Aux dépens de l'amour

À cause de cette passion illimitée pour la danse, son manque d'attention vis-à-vis de sa famille devient insupportable pour sa jeune femme Fadhila qui, à maintes reprises, lui fait des remarques en attirant son attention sur l'intérêt d'être dans un couple car il faut être deux pour une union.
Au bout du chemin, enfin, Kader veut un calme en sourdine, un refuge spirituel, une intimité qu'entre lui et Dieu malgré l'amour qui le lie à sa femme. Au commencement tout était beau, leur relation est fragilisée au nom de l'amour que Kader éprouve envers Dieu.
Les jours passent, le fossé entre Kader et Fadhila devient béant et douloureux, la jeune mariée n'en pouvait plus de supporter leur éloignement, blasée face à la timidité que lui témoigne Kader vis-à-vis de leur amour.
Face à ce dilemme, le couple prend une décision importante, alors que Kader reçoit une nouvelle (à découvrir par les futurs spectateurs du film) troublante pour Fadhila, sensible. Que va-t-il advenir après ce tournant ?
L'Oasis des eaux gelées a drainé plus d'un cinéphile le jour de sa séance de projection au 23ème Festival international du cinéma africain de Khouribga (FICAK).
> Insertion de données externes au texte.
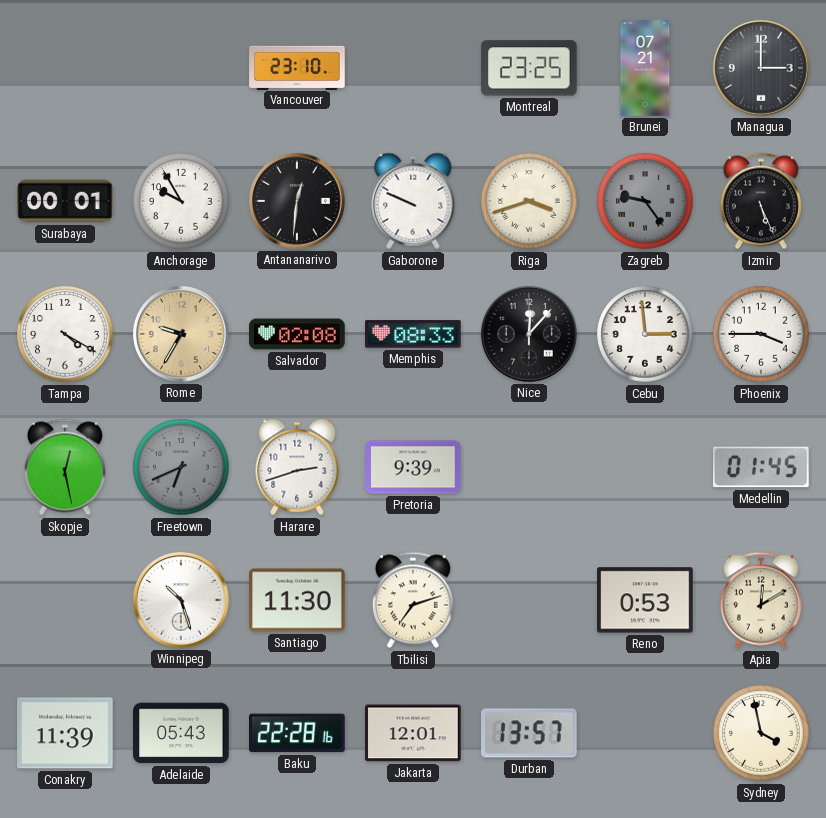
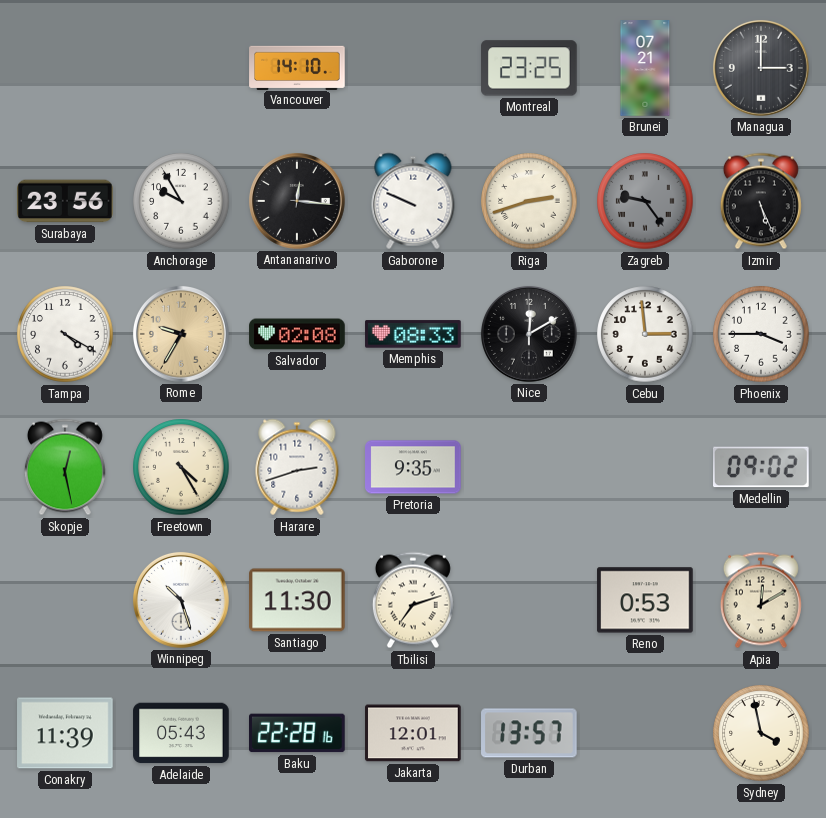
Vancouver: 23:10 -> 14:10
Surabaya: 00:01 -> 23:56
Antananarivo: 12:31 -> 12:16
Riga: 3:42 -> 2:42
Nice: 12:07 -> 12:10
Freetown: 6:41 -> 4:25
Freetown dial: grey -> cream
Pretoria: 9:39 -> 9:35
Medellin: 01:45 -> 09:02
C'est un film plein de belles métaphores, de beaux plans artistiques, avec une technique réussie en son et lumière, à la clé une belle direction artistique dont un casting réussi.
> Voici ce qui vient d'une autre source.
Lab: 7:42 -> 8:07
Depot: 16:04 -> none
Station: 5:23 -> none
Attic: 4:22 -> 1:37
Ce film est de grande facture cinématographique, sobre, alléchante, avec des dialogues digestes et accessibles. Le succès mérité de ce film tient également au jeu des acteurs, notamment le jeu de la belle Nisrin Erradi (dans le rôle de Fadhila) qui incarne à la perfection son personnage.
La projection de L'Oasis des eaux gelées n'a pas séduit que des professionnels du cinéma et le public cinéphile adulte, il a remporté les faveurs des jeunes cinéphiles.

Il a décroché le Prix Paulin Soumanou Vieyra de la critique africaine, au 23ème Festival international du cinéma africain de Khouribga. Regani Abdellatif est le directeur artistique du FICAK.